Heft 4-2007, Rubrik Titelthema

Das neue CDU Grundsatzprogramm - Was bringt es Kindern, Jugendlichen und Familien?

Von Christiane Blömeke (Grüne/GAL), MdHB

Die CDU hat sich auf dem Parteitag in Hannover ein neues Grundsatzprogramm gegeben. Die Christdemokraten selbst sprechen von einer Modernisierung. Ein genauer Blick in das Programm offenbart, dass die CDU gesellschaftliche Realitäten von Kindern, Jugendlichen und Familien immer noch verkennt und bildungspolitisch nicht den Schritt ins 21. Jahrhundert geschafft hat.

Ehe als Leitbild


»Die Ehe ist unser Leitbild der Gemeinschaft von Mann und Frau. Sie ist die beste und verlässlichste Grundlage für das Gelingen von Familie.«, heißt es im neuen CDU-Grundsatzprogramm. Eine Gleichstellung eingetragener Lebenspartnerschaften mit der Ehe lehnt die CDU weiterhin genauso ab, wie ein Adoptionsrecht für Homosexuelle. Tatsächlich gibt es immer weniger traditionelle Familien in der Bundesrepublik während die Zahl Alleinerziehender und unverheirateter Lebensgemeinschaften mit Kindern kontinuierlich ansteigt. Nichteheliche Familienformen machen heute bundesweit schon ein Viertel aller Familien aus. Aus grüner Sicht ist Familie da, wo Kinder sind. Ob in klassischen Ehen, unverheirateter Partnerschaft, in Ein-Elternteil- oder Patchwork-Familien oder gleichgeschlechtlichen Partnerschaften – Familienpolitik sollte sich primär an den Bedürfnissen der Kinder orientieren.

Auch das Ehegattensplitting haben die Christdemokraten nicht angetastet. Dabei ist das Ehegattensplitting unter familien- und gleichstellungspolitischen Aspekten höchst fragwürdig. Das Ehegattensplitting fördert die Ehe, nicht die Familie. Es begünstigt vor allem Alleinverdienerehen mit hohem Einkommen und ungleichen Einkommensverhältnisse innerhalb der Ehe. Es gibt überwiegend Frauen einen Anreiz, nicht erwerbstätig zu sein oder nach der Geburt eines Kindes nicht in den Beruf zurückzukehren. Es kommt Kindern nur dann zugute, wenn die Eltern verheiratet sind und gut verdienen, und es ist ein Steuermodell, das eingetragene Lebenspartnerschaften ausschließt.
Den Steuervorteil für Verheiratete will die CDU noch um eine Kinderkomponente ergänzen.
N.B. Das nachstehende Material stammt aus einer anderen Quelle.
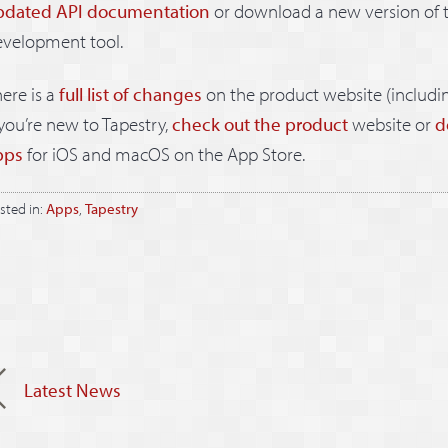
pdated API documentation
or download a new version of 
evelopment tool.
ere is a
full list of changes
on the product website (includi
 you’re new to Tapestry,
check out the product
website or
d
pps
for iOS and macOS on the App Store.
sted in:
Apps
,
Tapestry
Latest News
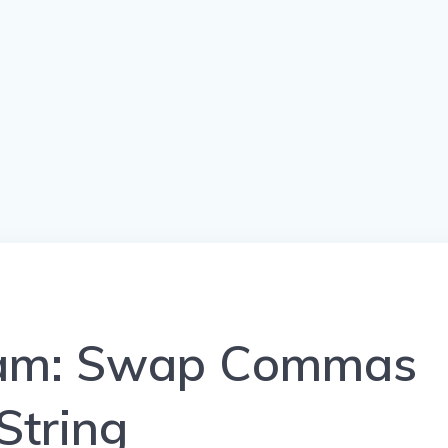
ram: Swap Commas
String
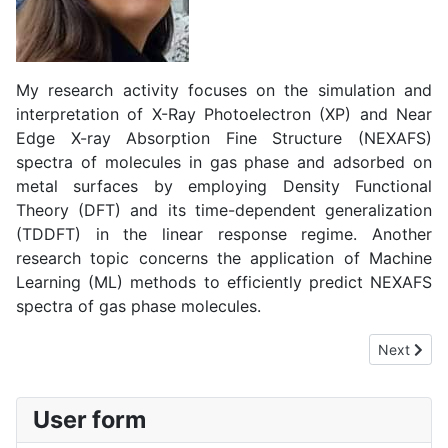
My research activity focuses on the simulation and
interpretation of X-Ray Photoelectron (XP) and Near
Edge X-ray Absorption Fine Structure (NEXAFS)
spectra of molecules in gas phase and adsorbed on
metal surfaces by employing Density Functional
Theory (DFT) and its time-dependent generalization
(TDDFT) in the linear response regime. Another
research topic concerns the application of Machine
Learning (ML) methods to efficiently predict NEXAFS
spectra of gas phase molecules.
Next artic
Next
User form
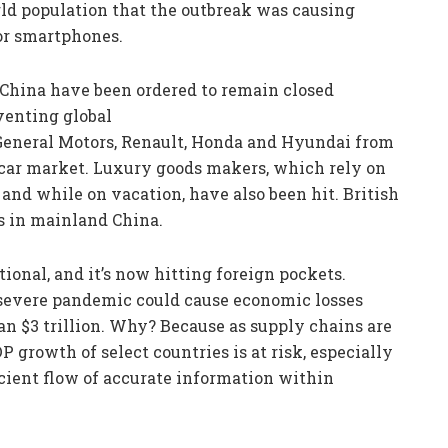
ld population that the outbreak was causing
or smartphones.
 China have been ordered to remain closed
venting global
General Motors, Renault, Honda and Hyundai from
 car market. Luxury goods makers, which rely on
nd while on vacation, have also been hit. British
es in mainland China.
ional, and it’s now hitting foreign pockets.
 severe pandemic could cause economic losses
han $3 trillion. Why? Because as supply chains are
 growth of select countries is at risk, especially
icient flow of accurate information within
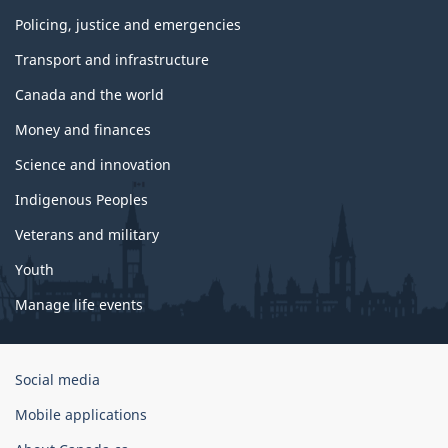
Policing, justice and emergencies
Transport and infrastructure
Canada and the world
Money and finances
Science and innovation
Indigenous Peoples
Veterans and military
Youth
Manage life events
Government
Social media
of
Mobile applications
Canada
Corporate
Auf den allerersten Blick scheint dieses als Familiensplitting bekannt gewordene Modell ein sinnvoller Schritt zu sein, schaut man aber genauer hin, wird deutlich, dass die steuerliche Berücksichtigung von Kindern wiederum nur denen zugute kommt, die überhaupt Steuern zahlen. Ein Drittel aller Familien zahlt wegen zu geringen Einkommens jedoch gar keine Steuern mehr. Den größten Vorteil erhielten also erneut sehr gut verdienende Familien mit mehreren Kindern. Auch mit der Einführung eines Familiensplittings würde die CDU vor allem die negativen Auswirkungen des Ehegattensplittings fortschreiben.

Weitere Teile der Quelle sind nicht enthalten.